Rusted Rail is run by Galwegian Keith Wallace who feels both EPs - Agitated Radio Pilot’s A Field Day and Yawning Chasm’s The Shadow Is That Hidden - sum up what he is trying to achieve with the label.

“There is an entire world within the songs on these EPs,” Keith tells me as we sit for the interview on a Thursday afternoon. “Both Aaron and Dave would have played together over the years and now they are labelmates. It goes back to this community ideal in music which existed in the late 1960s and early 1970s, which I find very inspiring.

“No one is there to be popular or to jump on a bandwagon that left town four years ago. It’s all to do with the music and what’s in it, not with marketing or haircuts. You hear music, you don’t see it. I’d like Rusted Rail to be a home for this kind of music. I’d like to think the label has its own identity and that people will say ‘It’s on Rusted Rail I must check it out’.”

Agitated Radio Pilot is singer-songwriter Dave Colohan and the seven track A Field Day is his second Rusted Rail release. It is an impressive example of modern psychedelic-folk. It may take a couple of listens to get used to but soon beguiles with its poetic and deeply personal lyrics, and its autumnal, pastoral atmosphere.

Dave is a great admirer of The Incredible String Band and Fairport Convention and English psychedelic folk is a major influence.
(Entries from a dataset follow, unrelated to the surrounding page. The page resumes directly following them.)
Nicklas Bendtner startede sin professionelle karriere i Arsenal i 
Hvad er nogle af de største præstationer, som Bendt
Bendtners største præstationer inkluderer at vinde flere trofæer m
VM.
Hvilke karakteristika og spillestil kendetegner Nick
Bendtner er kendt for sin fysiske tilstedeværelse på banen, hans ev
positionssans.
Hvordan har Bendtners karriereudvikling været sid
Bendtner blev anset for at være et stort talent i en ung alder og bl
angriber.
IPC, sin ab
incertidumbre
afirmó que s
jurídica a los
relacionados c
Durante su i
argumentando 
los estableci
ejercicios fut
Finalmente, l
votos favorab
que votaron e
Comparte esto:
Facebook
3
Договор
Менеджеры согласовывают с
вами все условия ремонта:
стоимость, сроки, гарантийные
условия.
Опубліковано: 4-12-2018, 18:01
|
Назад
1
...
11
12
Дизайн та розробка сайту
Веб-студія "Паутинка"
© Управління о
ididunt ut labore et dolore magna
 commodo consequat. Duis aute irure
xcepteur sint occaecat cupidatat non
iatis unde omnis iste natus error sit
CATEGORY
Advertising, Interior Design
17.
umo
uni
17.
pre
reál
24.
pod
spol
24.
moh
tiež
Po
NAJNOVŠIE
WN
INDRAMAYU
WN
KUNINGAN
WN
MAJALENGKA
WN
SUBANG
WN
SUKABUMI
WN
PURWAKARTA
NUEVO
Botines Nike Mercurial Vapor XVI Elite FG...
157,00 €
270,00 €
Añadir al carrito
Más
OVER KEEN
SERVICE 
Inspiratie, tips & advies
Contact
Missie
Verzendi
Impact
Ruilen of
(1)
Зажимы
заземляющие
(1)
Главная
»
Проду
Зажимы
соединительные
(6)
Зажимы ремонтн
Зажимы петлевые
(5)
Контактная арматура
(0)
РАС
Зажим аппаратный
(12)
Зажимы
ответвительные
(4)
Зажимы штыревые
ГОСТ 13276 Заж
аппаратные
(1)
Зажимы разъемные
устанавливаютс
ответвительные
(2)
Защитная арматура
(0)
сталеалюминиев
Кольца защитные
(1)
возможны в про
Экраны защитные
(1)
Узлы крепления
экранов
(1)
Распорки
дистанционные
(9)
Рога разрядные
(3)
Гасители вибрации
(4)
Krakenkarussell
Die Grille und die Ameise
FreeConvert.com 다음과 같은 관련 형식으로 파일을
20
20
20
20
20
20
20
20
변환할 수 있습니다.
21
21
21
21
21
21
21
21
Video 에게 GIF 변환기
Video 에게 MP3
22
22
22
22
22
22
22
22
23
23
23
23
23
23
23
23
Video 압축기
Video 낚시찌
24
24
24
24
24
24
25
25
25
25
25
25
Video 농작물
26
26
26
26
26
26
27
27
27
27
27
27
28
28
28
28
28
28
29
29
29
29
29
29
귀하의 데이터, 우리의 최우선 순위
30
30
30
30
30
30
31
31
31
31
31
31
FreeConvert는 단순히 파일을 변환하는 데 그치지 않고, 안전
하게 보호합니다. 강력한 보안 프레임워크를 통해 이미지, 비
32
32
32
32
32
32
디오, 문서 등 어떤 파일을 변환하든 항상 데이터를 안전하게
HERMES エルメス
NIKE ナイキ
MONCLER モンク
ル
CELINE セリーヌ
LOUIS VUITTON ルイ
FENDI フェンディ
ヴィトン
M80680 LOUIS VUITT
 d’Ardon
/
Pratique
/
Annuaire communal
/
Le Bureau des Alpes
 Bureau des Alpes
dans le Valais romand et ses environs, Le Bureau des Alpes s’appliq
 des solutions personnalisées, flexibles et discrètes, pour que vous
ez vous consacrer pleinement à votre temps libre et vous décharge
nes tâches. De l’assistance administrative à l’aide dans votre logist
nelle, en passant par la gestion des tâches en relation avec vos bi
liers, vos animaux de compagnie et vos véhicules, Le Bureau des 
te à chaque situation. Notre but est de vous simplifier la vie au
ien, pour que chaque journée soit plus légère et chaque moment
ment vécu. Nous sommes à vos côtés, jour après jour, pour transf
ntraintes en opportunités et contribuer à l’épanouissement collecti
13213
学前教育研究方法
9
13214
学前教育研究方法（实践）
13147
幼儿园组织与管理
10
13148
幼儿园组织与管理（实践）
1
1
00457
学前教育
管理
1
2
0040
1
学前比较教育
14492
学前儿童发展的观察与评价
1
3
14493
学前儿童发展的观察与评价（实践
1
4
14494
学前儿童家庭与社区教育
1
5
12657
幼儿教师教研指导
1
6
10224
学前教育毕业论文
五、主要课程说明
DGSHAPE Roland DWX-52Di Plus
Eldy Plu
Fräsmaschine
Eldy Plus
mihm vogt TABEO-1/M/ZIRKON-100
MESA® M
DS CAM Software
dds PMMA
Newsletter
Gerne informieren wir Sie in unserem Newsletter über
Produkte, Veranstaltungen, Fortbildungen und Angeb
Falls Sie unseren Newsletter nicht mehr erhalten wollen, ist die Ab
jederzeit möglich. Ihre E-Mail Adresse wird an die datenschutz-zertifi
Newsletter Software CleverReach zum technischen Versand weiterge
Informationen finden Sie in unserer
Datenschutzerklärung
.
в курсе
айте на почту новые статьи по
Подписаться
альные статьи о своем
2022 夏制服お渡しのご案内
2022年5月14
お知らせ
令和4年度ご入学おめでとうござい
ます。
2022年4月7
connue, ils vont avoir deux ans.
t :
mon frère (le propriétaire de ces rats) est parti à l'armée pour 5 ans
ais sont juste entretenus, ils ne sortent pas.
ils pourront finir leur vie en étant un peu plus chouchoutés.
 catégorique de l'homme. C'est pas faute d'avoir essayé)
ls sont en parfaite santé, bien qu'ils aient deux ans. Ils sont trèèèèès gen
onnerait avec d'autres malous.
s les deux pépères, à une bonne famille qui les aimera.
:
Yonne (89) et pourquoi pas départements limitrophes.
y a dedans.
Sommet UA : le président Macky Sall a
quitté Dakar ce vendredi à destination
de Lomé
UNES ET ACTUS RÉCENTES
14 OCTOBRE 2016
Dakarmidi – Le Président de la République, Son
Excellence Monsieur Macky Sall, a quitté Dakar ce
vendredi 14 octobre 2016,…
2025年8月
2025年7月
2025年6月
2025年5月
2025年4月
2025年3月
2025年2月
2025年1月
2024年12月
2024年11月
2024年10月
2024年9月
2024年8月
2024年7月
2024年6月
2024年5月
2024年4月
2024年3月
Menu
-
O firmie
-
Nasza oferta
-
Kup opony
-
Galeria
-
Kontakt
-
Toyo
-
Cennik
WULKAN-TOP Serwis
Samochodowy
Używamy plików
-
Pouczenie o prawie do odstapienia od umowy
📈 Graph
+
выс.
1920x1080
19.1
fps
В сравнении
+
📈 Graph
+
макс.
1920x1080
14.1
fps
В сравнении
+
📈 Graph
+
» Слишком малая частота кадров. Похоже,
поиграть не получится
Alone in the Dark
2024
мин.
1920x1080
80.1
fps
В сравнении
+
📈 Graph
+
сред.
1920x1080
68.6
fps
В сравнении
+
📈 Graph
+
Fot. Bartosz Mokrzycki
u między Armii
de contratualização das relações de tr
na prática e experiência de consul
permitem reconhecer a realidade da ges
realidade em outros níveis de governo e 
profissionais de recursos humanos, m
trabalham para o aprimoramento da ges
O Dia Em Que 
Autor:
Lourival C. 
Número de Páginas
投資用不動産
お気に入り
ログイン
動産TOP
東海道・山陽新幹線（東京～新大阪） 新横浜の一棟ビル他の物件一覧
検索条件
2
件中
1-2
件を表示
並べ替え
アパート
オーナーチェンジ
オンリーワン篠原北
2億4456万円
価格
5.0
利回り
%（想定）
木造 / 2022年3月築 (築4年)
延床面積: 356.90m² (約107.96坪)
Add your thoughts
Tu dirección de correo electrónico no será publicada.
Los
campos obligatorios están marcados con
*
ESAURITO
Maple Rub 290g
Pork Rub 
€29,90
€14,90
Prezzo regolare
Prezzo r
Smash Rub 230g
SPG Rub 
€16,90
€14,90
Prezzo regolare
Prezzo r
“I love that music and I think it has something to do with purity and the experience of it,” Dave tells me. “Those bands weren’t afraid to take on what came out of The Beatles’ ‘Strawberry Fields’ and explore that further. I also like the link between landscape and music that is evoked by these bands, not only in their words but in the sounds their instruments make. It’s like the creation of a pastoral Nevernever Land.”

Stand out tracks include ‘Far North’ which rises into a wah-wah guitar driven crescendo and ‘The Heart Is Deceitful Above All Things’, which sounds as if Dave is being backed by a sitar. However it is actually a weird sounding guitar borrowed from Aaron Coyne.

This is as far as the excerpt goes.